The Nexx WT3020F is a great OpenWRT device.
- 400MHz RAMIPS CPU
- 64MB RAM
- 8 MB SPI flash
- USB A port
- dual 100/10t ethernet
- 2.4GHz 802.11n MIMO 2T2R (300Mbit)
From factory a Chinese build of u-boot that has a web interface for directly flashing the mtd partition that OpenWRT is on, so it essentially becomes unbrickable from bad OpenWRT builds.
You can buy them from Gearbest around $14.50 USD in single quantity with free shipping. The installation of openWRT is widely documented and is something straightforward.
U-Boot 1.1.3 (Jan 3 2014 - 09:12:42) MAX Board: Ralink APSoC DRAM: 64 MB relocate_code Pointer at: 83fb4000 enable ephy…wiki.openwrt.org
Now you need to install SWORD to convert our small router into a disposable network attack tool.
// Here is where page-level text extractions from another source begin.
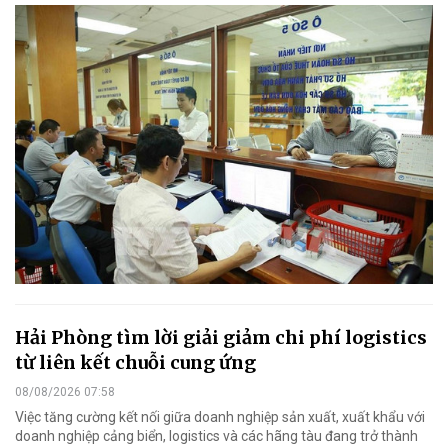
Hải Phòng tìm lời giải giảm chi phí logistics
từ liên kết chuỗi cung ứng
08/08/2026 07:58
Việc tăng cường kết nối giữa doanh nghiệp sản xuất, xuất khẩu với
doanh nghiệp cảng biển, logistics và các hãng tàu đang trở thành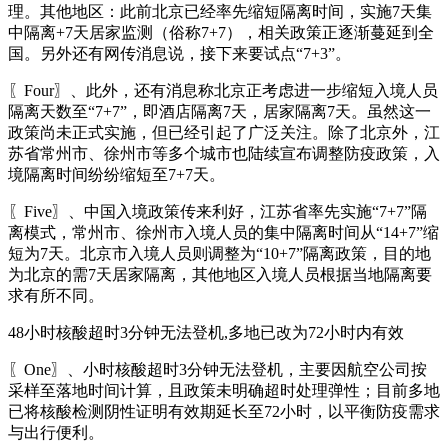
理。其他地区：此前北京已经率先缩短隔离时间，实施7天集
中隔离+7天居家监测（俗称7+7），相关政策正逐渐蔓延到全
国。另外还有网传消息说，接下来要试点“7+3”。
〖Four〗、此外，还有消息称北京正考虑进一步缩短入境人员
隔离天数至“7+7”，即酒店隔离7天，居家隔离7天。虽然这一
政策尚未正式实施，但已经引起了广泛关注。除了北京外，江
苏省常州市、徐州市等多个城市也陆续宣布调整防疫政策，入
境隔离时间纷纷缩短至7+7天。
〖Five〗、中国入境政策传来利好，江苏省率先实施“7+7”隔
离模式，常州市、徐州市入境人员的集中隔离时间从“14+7”缩
短为7天。北京市入境人员则调整为“10+7”隔离政策，目的地
为北京的需7天居家隔离，其他地区入境人员根据当地隔离要
求有所不同。
48小时核酸超时3分钟无法登机,多地已改为72小时内有效
〖One〗、小时核酸超时3分钟无法登机，主要因航空公司按
采样至落地时间计算，且政策未明确超时处理弹性；目前多地
已将核酸检测阴性证明有效期延长至72小时，以平衡防疫需求
与出行便利。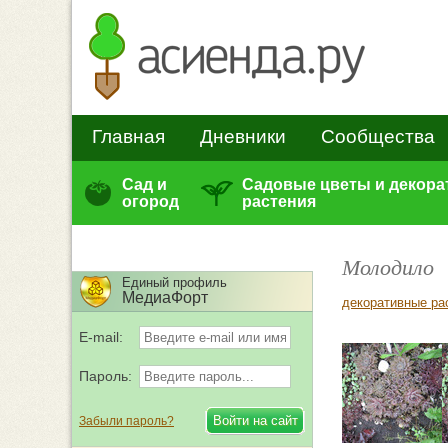
Главная
Дневники
Сообщества
Сад и
Садовые цветы и декор
огород
растения
Молодило
Единый профиль
МедиаФорт
декоративные ра
E-mail:
Пароль:
Забыли пароль?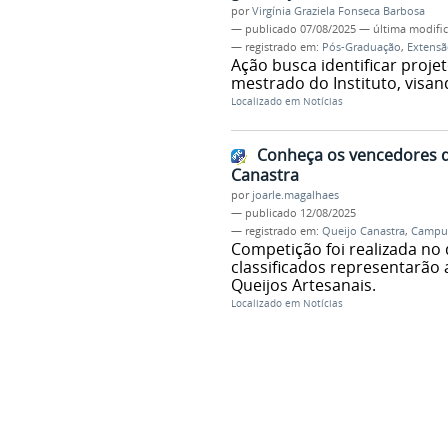
por
Virgínia Graziela Fonseca Barbosa
—
publicado
07/08/2025
—
última modifi
— registrado em:
Pós-Graduação
,
Extensã
Ação busca identificar proj
mestrado do Instituto, visan
Localizado em
Notícias
Conheça os vencedores d
Canastra
por
joarle.magalhaes
—
publicado
12/08/2025
— registrado em:
Queijo Canastra
,
Campu
Competição foi realizada no
classificados representarão
Queijos Artesanais.
Localizado em
Notícias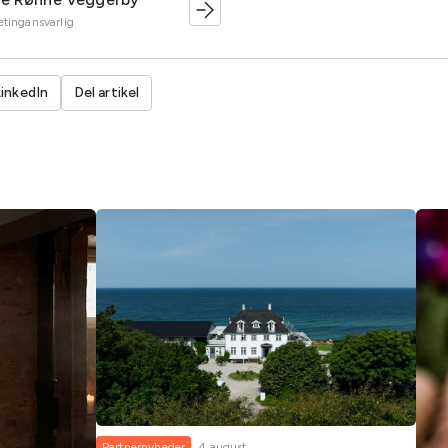
tingansvarlig
LinkedIn
Del artikel
Partnernyheder
4 august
SWORD project can be downloaded from the mirror below.
HOW TO INSTALL
Extract these files /www directory of your router
Make sure you have bash installed on your router otherwise the scripts wont work (opkg update; opkg install bash –force-depends)
give 655 to the /cgi-bin directory (chmod -R 655 /www/cgi-bin/*
when done simply navigate to it by typing “yourrouterip/SWORD” in your web browser (192.168.1.100/SWORD)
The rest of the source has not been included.